Lee Sunday Evans Likes to Get Physical With Her Theatre | Playbill

Interview Lee Sunday Evans Likes to Get Physical With Her Theatre The award-winning director puts her spin on Harry Potter scribe Jack Thorne’s latest Off-Broadway play, Sunday, at Atlantic Theater Company.
Lee Sunday Evans

Lee Sunday Evans loves new plays. She’s also built a career collaborating with writers who aren’t afraid to experiment with form. “I’m interested in compelling, incredible stories being told onstage in surprising ways,” says the Obie-winning director. “I tend to gravitate toward scripts that play with that in some way.” Her latest project, the world premiere of Sunday by Tony-winning playwright Jack Thorne (Harry Potter and the Cursed Child) at Off-Broadway’s Atlantic Theater Company, is a play about a group of 20something New York City friends who gather for a book club meeting.

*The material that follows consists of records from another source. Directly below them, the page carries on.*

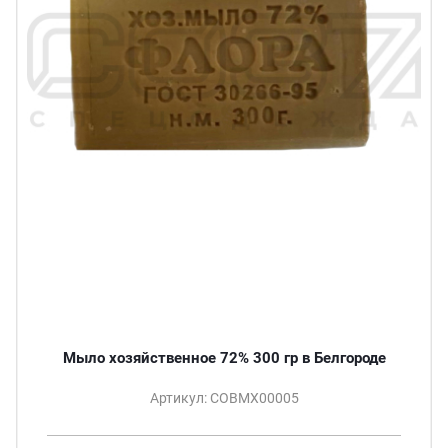
Мыло хозяйственное 72% 300 гр в Белгороде
Артикул: СОВМХ00005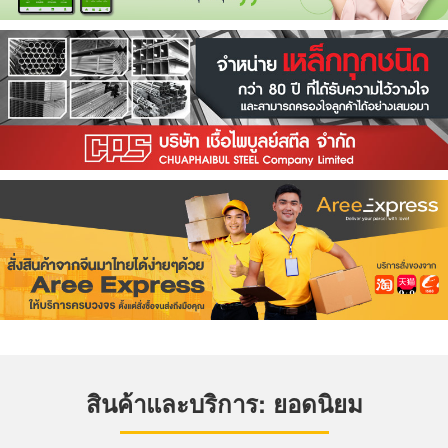
สินค้าและบริการ: ยอดนิยม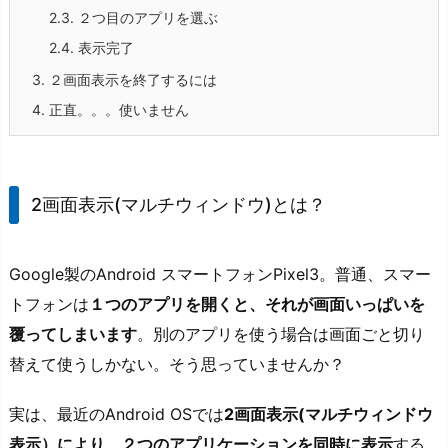
2.3.
２つ目のアプリを選ぶ
2.4.
表示完了
3.
２画面表示を終了するには
4.
正直。。。使いません
2画面表示(マルチウィンドウ)とは？
Google製のAndroid スマートフォンPixel3。普通、スマー
トフォンは
１つのアプリを開くと、それが画面いっぱいを
覆ってしまいます
。別のアプリを使う場合は画面ごと切り
替えて使うしかない。そう思っていませんか？
実は、最近のAndroid OSでは
2画面表示(マルチウィンドウ
表示）により、２つのアプリケーションを同時に表示
する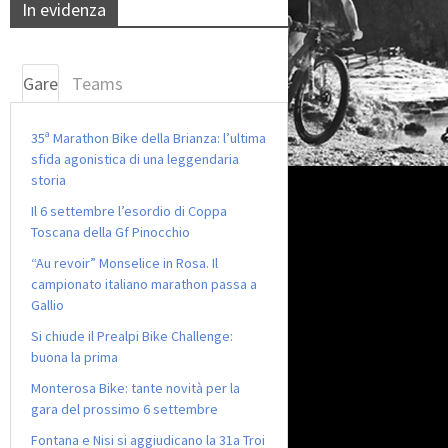
In evidenza
Gare
Teams
35ª Marathon Bike della Brianza: l’ultima
sfida agonistica di una leggendaria
storia
Il 6 settembre l’esordio di Coppa
Toscana della Gf Pinocchio
“Au revoir” Monselice in Rosa. Il
campionato italiano marathon passa a
Gallio
Si chiude il Prealpi Bike Challenge:
buona la prima
Monterosa Bike: tante novità per la
gara del prossimo 6 settembre
Fontana e Nisi si aggiudicano la 31a Troi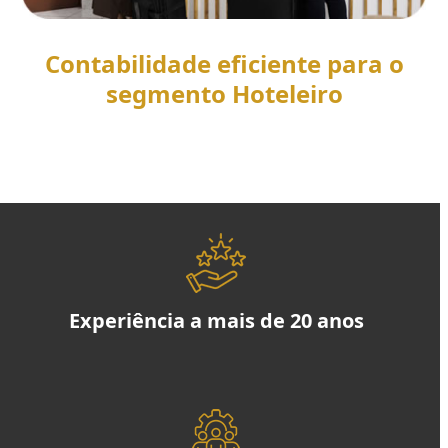
Contabilidade eficiente para o
segmento Hoteleiro
SAIBA MAIS
Experiência a mais de 20 anos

Anxious to prove their intellectual worth, their emotional truths come pouring out. “Being where they are in their lives, there’s a restless searching, a heat, going on in this group of people,” explains Evans. “In this lovely, simple evening that they’re having, there’s also an undercurrent of something else going on. Jack makes room for that in the script in a really exciting way.”

Evans was drawn to the physicality of storytelling in Sunday. “Jack has put these amazing proposals into the script: for internal movements and dance breaks,” says the director and choreographer. As a former dancer, this is where she thrives. “I have a real passion for the emotionality you can connect to in people’s bodies,” she says. “The kind of athleticism and dynamism of actors’ bodies onstage can be so powerful to experience from the audience. I’m interested in physical language having the widest range of expression onstage and the way that can create an intoxicating magnetism.”

Sunday, which plays September 4–October 13, is a return Off-Broadway for Thorne, who has penned the scripts to recent Broadway blockbusters like King Kong and Cursed Child. “He has a sharpness of insight about relationships that I think is exciting for people to see in a different context,” says Evans. Her collaboration with the playwright is an exciting new one; the two worked together for the first time during a workshop of Sunday in London.

Just as she is drawn to experimental storytelling, Evans has found her own developmental process to be experimental and exploratory in nature. “There’s something about the ‘not understanding’ in the early stages of a play that I think is really important,” says the director. “It leads me to create productions that I didn’t necessarily imagine when I first read the play.”